GW Hospital Recognized As A NAEC Level 4 Epilepsy Center
Washington (April 9, 2014) — The George Washington University Hospital Epilepsy Center has been recognized as a “Level 4 Epilepsy Center” by the National Association of Epilepsy Centers (NAEC). Level 4 is the highest designation awarded by the NAEC.
“We are extremely proud of our distinction as a Level 4 Epilepsy Center,” says Mohamad Koubeissi, MD, FAAN, FANA, Director of the Epilepsy Center, and Associate Professor of Neurology at The George Washington University Hospital. “This outstanding achievement is a testament to GW Hospital’s dedicated team of epilepsy physicians -- Samuel Potolicchio, MD, Uma Menon, MD, Donald Shields, MD and Anthony Caputy, MD.
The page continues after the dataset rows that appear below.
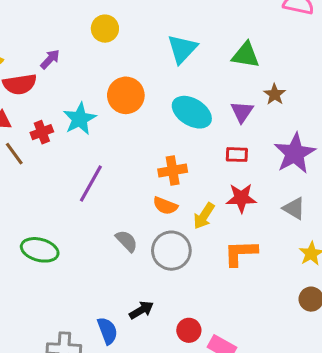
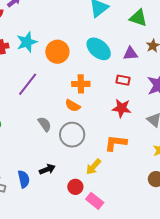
orange circle: (126, 95) -> (57, 52), moved
purple triangle: (242, 112) -> (130, 54), turned 42
yellow arrow: (204, 216) -> (93, 167), moved

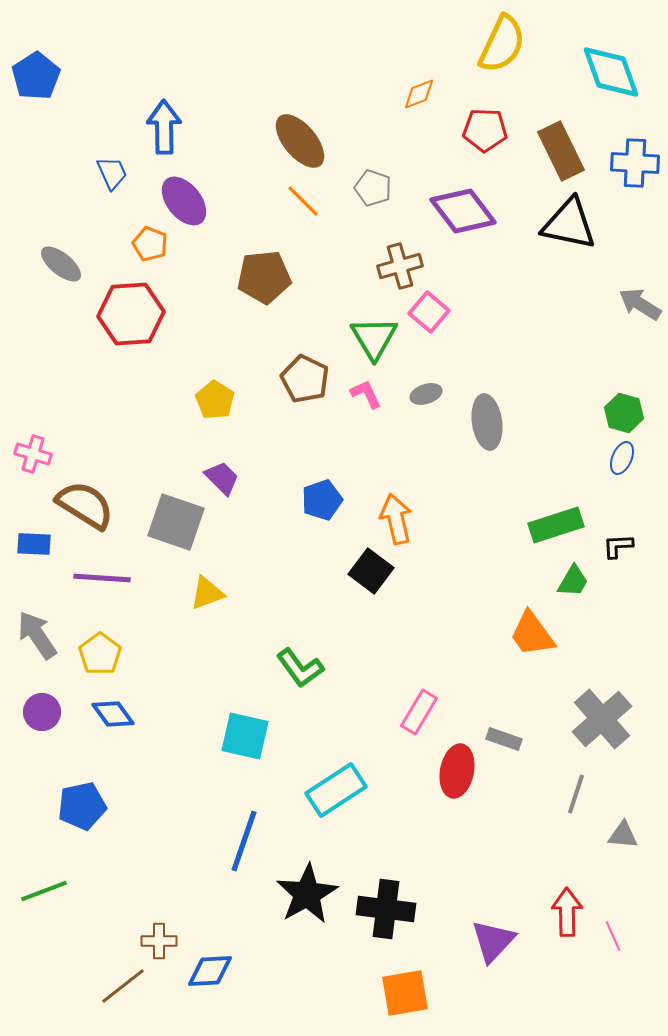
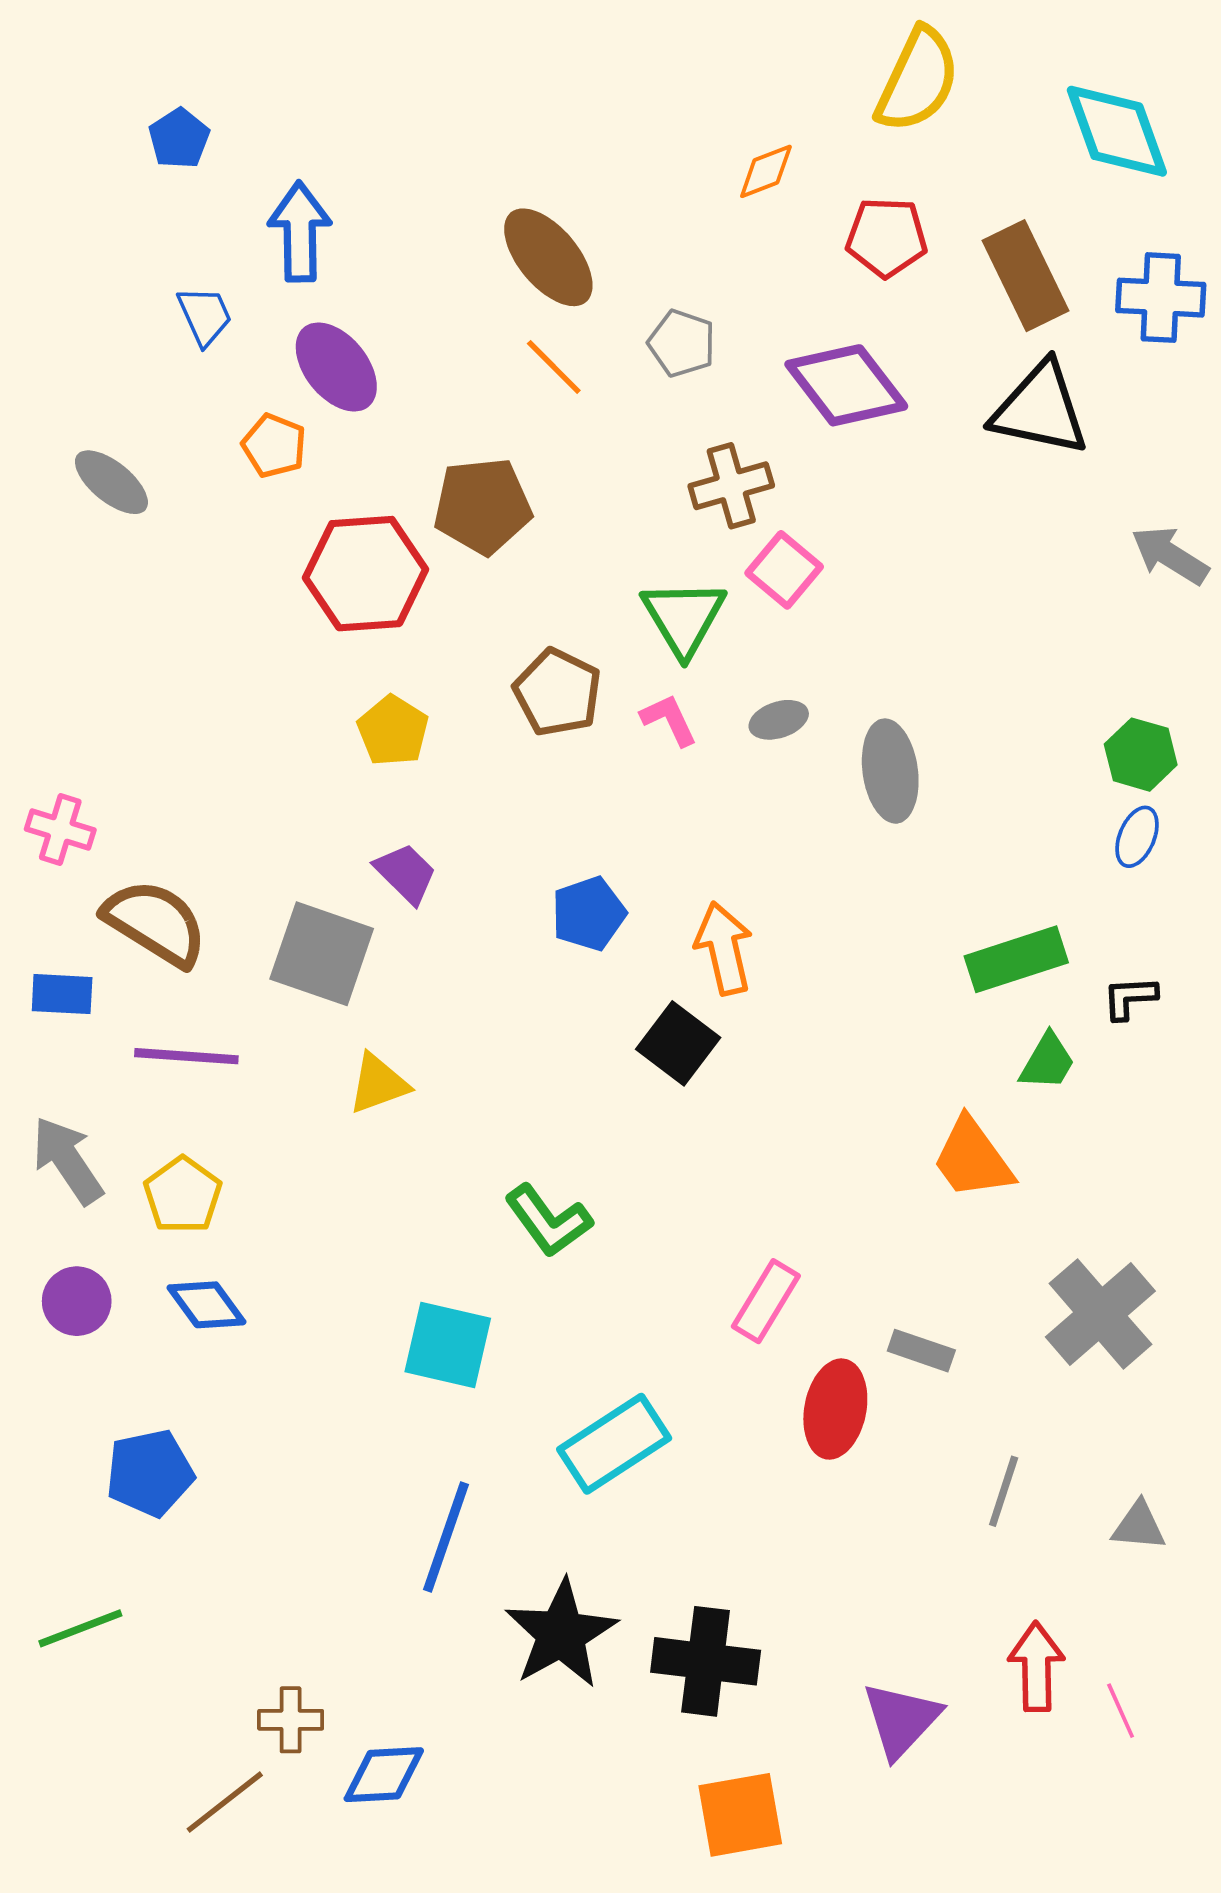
blue pentagon: (36, 76) -> (179, 138), moved, size x0.7
red hexagon: (131, 314) -> (366, 574), moved
gray line: (576, 794) -> (1004, 1491), moved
Level 4 Epilepsy Centers provide the more complex forms of intensive neurodiagnostic monitoring, as well as more extensive medical, neuropsychological and psychosocial treatment. They also offer a complete evaluation for epilepsy surgery, including intracranial electrodes, and provide a broad range of surgical procedures for epilepsy.
At GW Hospital, the specialists understand that epilepsy treatments should also be personalized. To accurately and effectively make a diagnosis, the GW Epilepsy Center provides inpatient and outpatient facilities equipped with imaging and electroencephalogram (EEG) technologies to map out the locations of abnormal brain activity. The center also offers 24-hour video-EEG monitoring of seizures, so patients can quickly receive a diagnosis and begin treatment.
In addition to epilepsy, GW Hospital’s Neurosciences Institute also offers specialized centers for Parkinson’s and other movement disorders. Physicians are pioneering the use of technologically advanced approaches for diagnosis and treatment, including surgical interventions and the latest generation of medication therapies. GW Hospital offers Deep Brain Stimulation for movement disorders such as Parkinson’s as well as for Epilepsy. Deep Brain Stimulation is based on the premise that electronic stimulation of particular regions of the brain can improve the major symptoms of some movement disorders and may help reduce the amount of medication needed to manage symptoms more effectively.